┌──
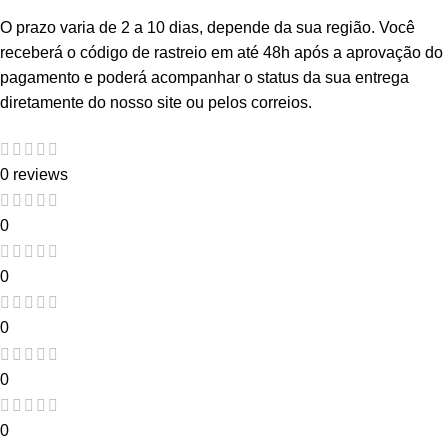
O prazo varia de 2 a 10 dias, depende da sua região. Você
receberá o código de rastreio em até 48h após a aprovação do
pagamento e poderá acompanhar o status da sua entrega
diretamente do nosso site ou pelos correios.
0 reviews
0
0
0
0
0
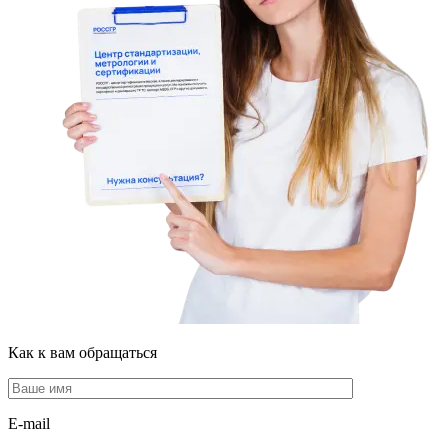
Как к вам обращаться
E-mail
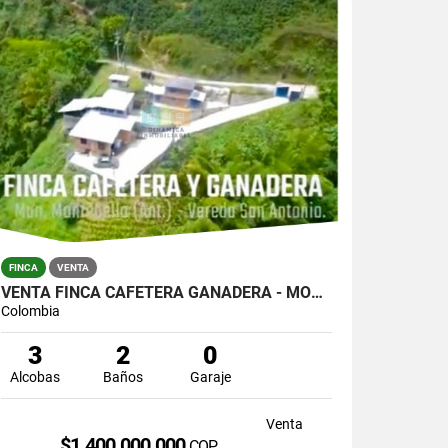
FINCA
VENTA
VENTA FINCA CAFETERA GANADERA - MONTEBELLO . .!!!! BAJO DE PRECIO!!!!
Colombia
3
2
0
Alcobas
Baños
Garaje
Venta
$1.400.000.000
COP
└──
All entries should be restated word for word; no images belong in the copy.

_ANSWER TO THIS TASK_.
O prazo varia de 2 a 10 dias, depende da sua região. Você
receberá o código de rastreio em até 48h após a aprovação do
pagamento e poderá acompanhar o status da sua entrega
diretamente do nosso site ou pelos correios.
0 reviews
0
0
0
0
0
Как к вам обращаться
E-mail
FINCA
VENTA
VENTA FINCA CAFETERA GANADERA - MONTEBELLO . .!!!! BAJO DE PRECIO!!!!
Colombia
3
2
0
Alcobas
Baños
Garaje
Venta
$1.400.000.000
COP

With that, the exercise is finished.